The Novel Psychoactive Substance Cumyl-CH-MEGACLONE: Human Phase-I Metabolism, Basic Pharmacological Characterization and Comparison to Other Synthetic Cannabinoid Receptor Agonists with a γ-Carboline-1-One Core.

Abstract

Synthetic cannabinoids (SC) remain one of the largest groups of new psychoactive substances on the European drug market. In December 2018, Cumyl-CH-MEGACLONE, a novel SC based on a γ-carboline-1-one core structure, was firstly identified in Hungary and later also other European countries. This work aims to reveal the pharmacological characteristics and phase-I metabolism of Cumyl-CH-MEGACLONE and compare the data to its analogs Cumyl-PEGACLONE and 5F-Cumyl-PEGACLONE. The purified substance was characterized by means of gas chromatography-mass spectrometry (GC-MS), liquid chromatography-quadrupole time-of-flight mass spectrometry (LC-QToF-MS), attenuated total reflection infrared spectroscopy (ATR-FTIR) and nuclear magnetic resonance spectroscopy. Phase-I metabolites were identified by LC-QToF-MS analysis combined with a scheduled precursor ion list of authentic urine samples and confirmed by comparison with metabolites built in vitro by pooled human liver microsome assays.
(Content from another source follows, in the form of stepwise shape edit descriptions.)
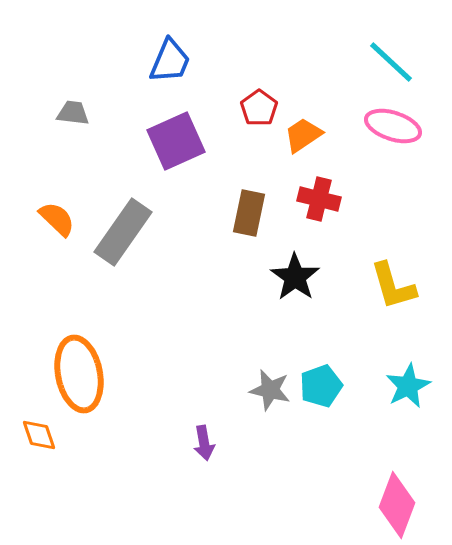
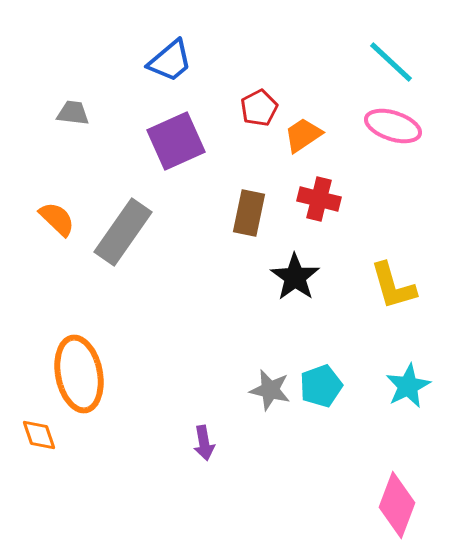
blue trapezoid: rotated 27 degrees clockwise
red pentagon: rotated 9 degrees clockwise
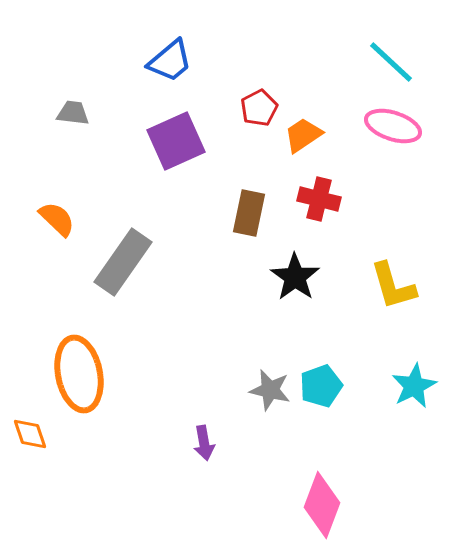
gray rectangle: moved 30 px down
cyan star: moved 6 px right
orange diamond: moved 9 px left, 1 px up
pink diamond: moved 75 px left
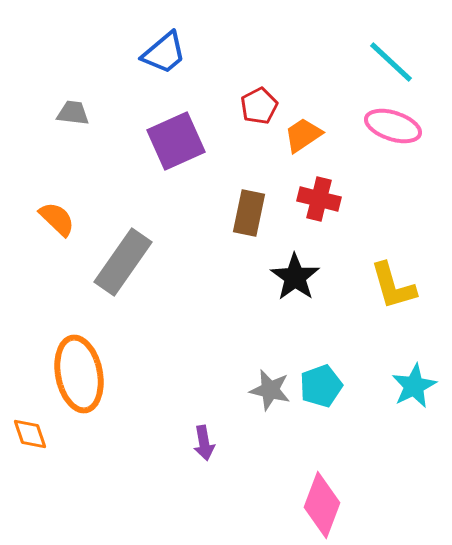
blue trapezoid: moved 6 px left, 8 px up
red pentagon: moved 2 px up
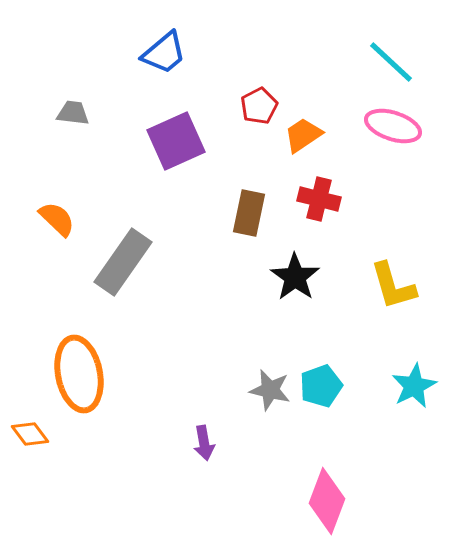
orange diamond: rotated 18 degrees counterclockwise
pink diamond: moved 5 px right, 4 px up
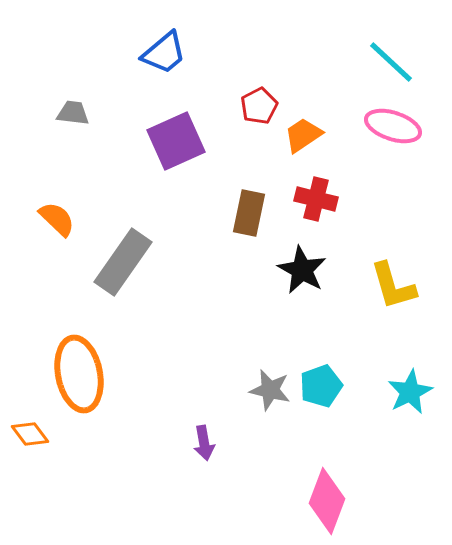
red cross: moved 3 px left
black star: moved 7 px right, 7 px up; rotated 6 degrees counterclockwise
cyan star: moved 4 px left, 6 px down
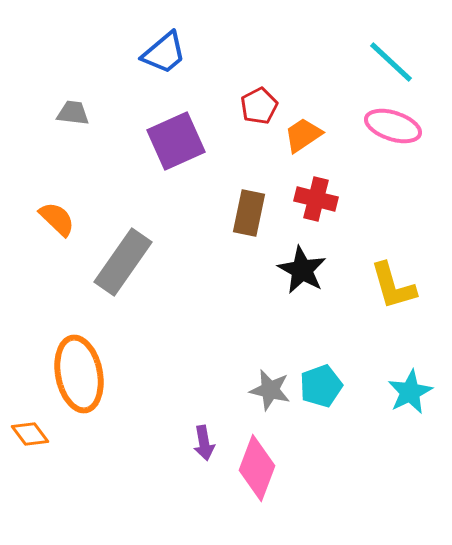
pink diamond: moved 70 px left, 33 px up
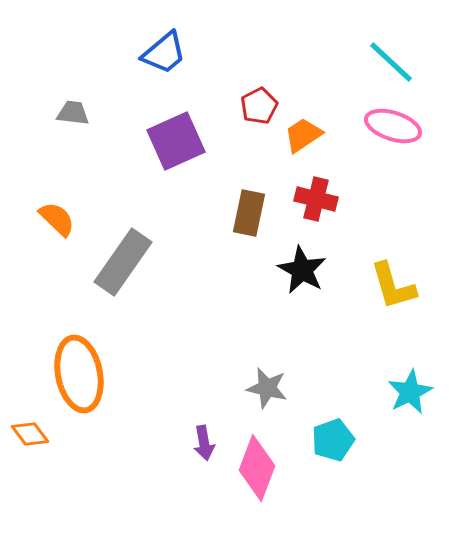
cyan pentagon: moved 12 px right, 54 px down
gray star: moved 3 px left, 2 px up
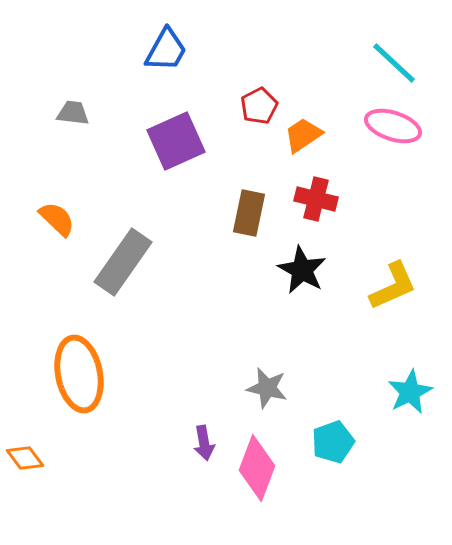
blue trapezoid: moved 2 px right, 3 px up; rotated 21 degrees counterclockwise
cyan line: moved 3 px right, 1 px down
yellow L-shape: rotated 98 degrees counterclockwise
orange diamond: moved 5 px left, 24 px down
cyan pentagon: moved 2 px down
Pharmacological data were obtained in a competitive ligand binding assay and a receptor activation assay at the human cannabinoid receptor 1 (hCB1). The structure of 5-cyclohexylmethyl-2-(2-phenylpropan-2-yl)-2,5-dihydro-1H-pyrido[4,3-b]indol-1-one (semisystematic name: Cumyl-CH-MEGACLONE) was identified in a herbal blend as the main active ingredient. Investigation of phase-I biotransformation of Cumyl-CH-MEGACLONE led to three monohydroxylated metabolites (M08, M10 and M13) as reliable urinary markers for proof of consumption. At the hCB1, Cumyl-CH-MEGACLONE shows high binding affinity with Ki=1.01nM (2.5-fold higher than JWH-018), an EC50 of 1.22nM and high efficacy with EMAX=143.4% above constitutive activity of the receptor (1.13-fold higher than JWH-018). Comparison to the analogs 5F-Cumyl-PEGACLONE and Cumyl-PEGACLONE (both are hCB1 full agonists carrying a 5-fluoropentyl or pentyl chain instead of the cyclohexylmethyl moiety) suggests that Cumyl-CH-MEGACLONE is more likely to resemble the pharmacologic profile of the latter one.